*Items listed in a dataset*:
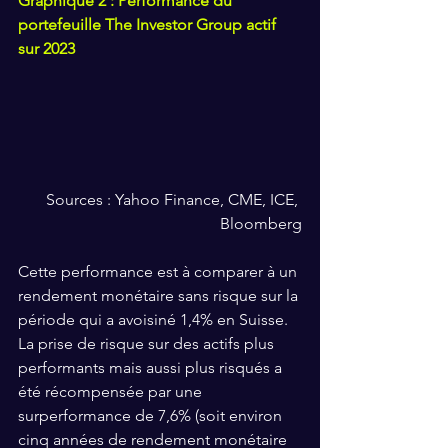
Graphique 2 : Performance du 
portefeuille The Investor Group actif 
sur 2023
Sources : Yahoo Finance, CME, ICE, 
Bloomberg
Cette performance est à comparer à un 
rendement monétaire sans risque sur la 
période qui a avoisiné 1,4% en Suisse. 
La prise de risque sur des actifs plus 
performants mais aussi plus risqués a 
été récompensée par une 
surperformance de 7,6% (soit environ 
cinq années de rendement monétaire 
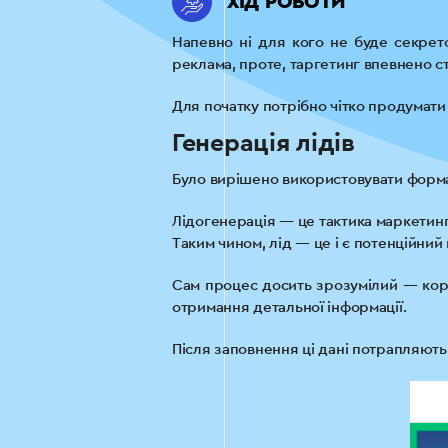
ХІД РОБОТИ
Напевно ні для кого не буде секрет
реклама, проте, таргетинг впевнено с
Для початку потрібно чітко продумати 
Генерація лідів
Було вирішено використовувати формат
Лідогенерація — це тактика маркетинг
Таким чином, лід — це і є потенційний
Сам процес досить зрозумілий — кори
отримання детальної інформації.
Після заповнення ці дані потрапляют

*TASK REQUIREMENTS*: Retype only the lines above from the one with "La prise de risque sur des actifs plus" through the one with "Лідогенерація — це тактика маркетинг", exactly and with both ends. Images stay out.

*WRITTEN SOLUTION*:
La prise de risque sur des actifs plus 
performants mais aussi plus risqués a 
été récompensée par une 
surperformance de 7,6% (soit environ 
cinq années de rendement monétaire 
ХІД РОБОТИ
Напевно ні для кого не буде секрет
реклама, проте, таргетинг впевнено с
Для початку потрібно чітко продумати 
Генерація лідів
Було вирішено використовувати формат
Лідогенерація — це тактика маркетинг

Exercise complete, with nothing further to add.